---- Records for the exercise
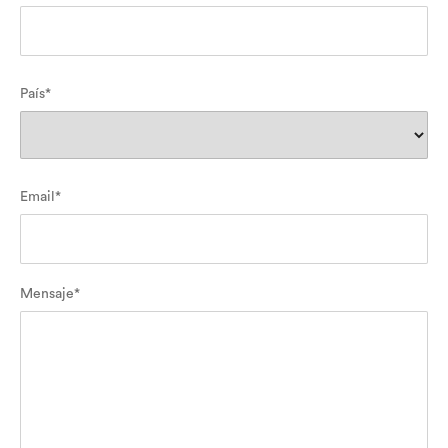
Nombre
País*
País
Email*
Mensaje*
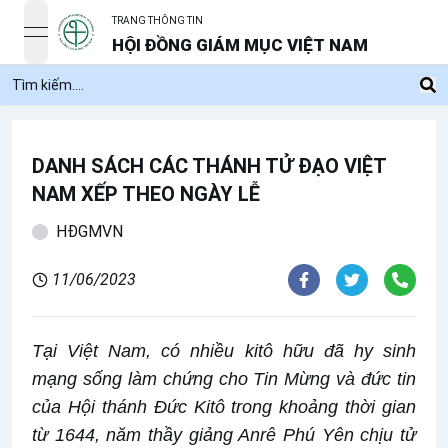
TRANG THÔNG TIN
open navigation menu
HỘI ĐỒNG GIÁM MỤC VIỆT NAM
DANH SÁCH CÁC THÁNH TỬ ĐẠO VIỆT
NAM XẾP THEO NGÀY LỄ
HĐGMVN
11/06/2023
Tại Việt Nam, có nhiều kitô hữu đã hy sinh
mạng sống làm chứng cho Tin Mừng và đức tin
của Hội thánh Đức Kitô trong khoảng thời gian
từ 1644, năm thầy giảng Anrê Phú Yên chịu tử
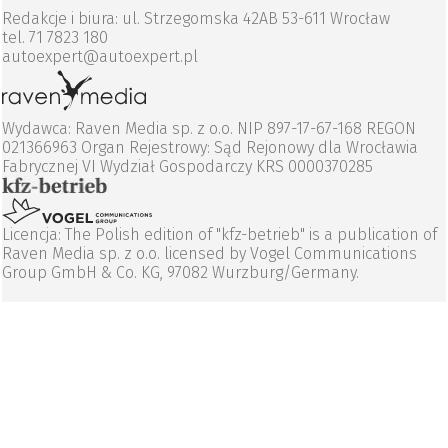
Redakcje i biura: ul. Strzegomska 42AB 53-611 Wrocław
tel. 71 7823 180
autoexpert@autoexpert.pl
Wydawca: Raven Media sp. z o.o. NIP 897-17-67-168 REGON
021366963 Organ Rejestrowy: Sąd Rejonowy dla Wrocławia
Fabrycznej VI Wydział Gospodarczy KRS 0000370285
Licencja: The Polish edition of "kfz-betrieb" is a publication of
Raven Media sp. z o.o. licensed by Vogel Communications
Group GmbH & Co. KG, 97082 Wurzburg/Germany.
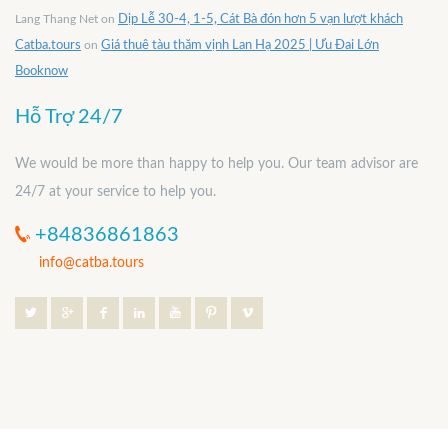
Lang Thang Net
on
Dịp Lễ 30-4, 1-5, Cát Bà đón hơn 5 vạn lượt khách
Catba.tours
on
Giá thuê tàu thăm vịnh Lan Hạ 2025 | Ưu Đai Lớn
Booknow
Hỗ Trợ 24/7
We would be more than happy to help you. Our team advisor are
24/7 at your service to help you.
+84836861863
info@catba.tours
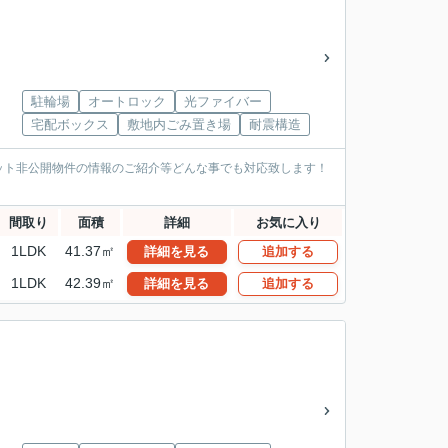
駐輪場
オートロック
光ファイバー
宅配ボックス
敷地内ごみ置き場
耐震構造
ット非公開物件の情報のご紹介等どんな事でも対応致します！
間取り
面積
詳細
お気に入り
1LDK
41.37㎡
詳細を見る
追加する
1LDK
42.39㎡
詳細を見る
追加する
--------
What lines in the material include the string "Raven"? Pull each one out.

Wydawca: Raven Media sp. z o.o. NIP 897-17-67-168 REGON
Raven Media sp. z o.o. licensed by Vogel Communications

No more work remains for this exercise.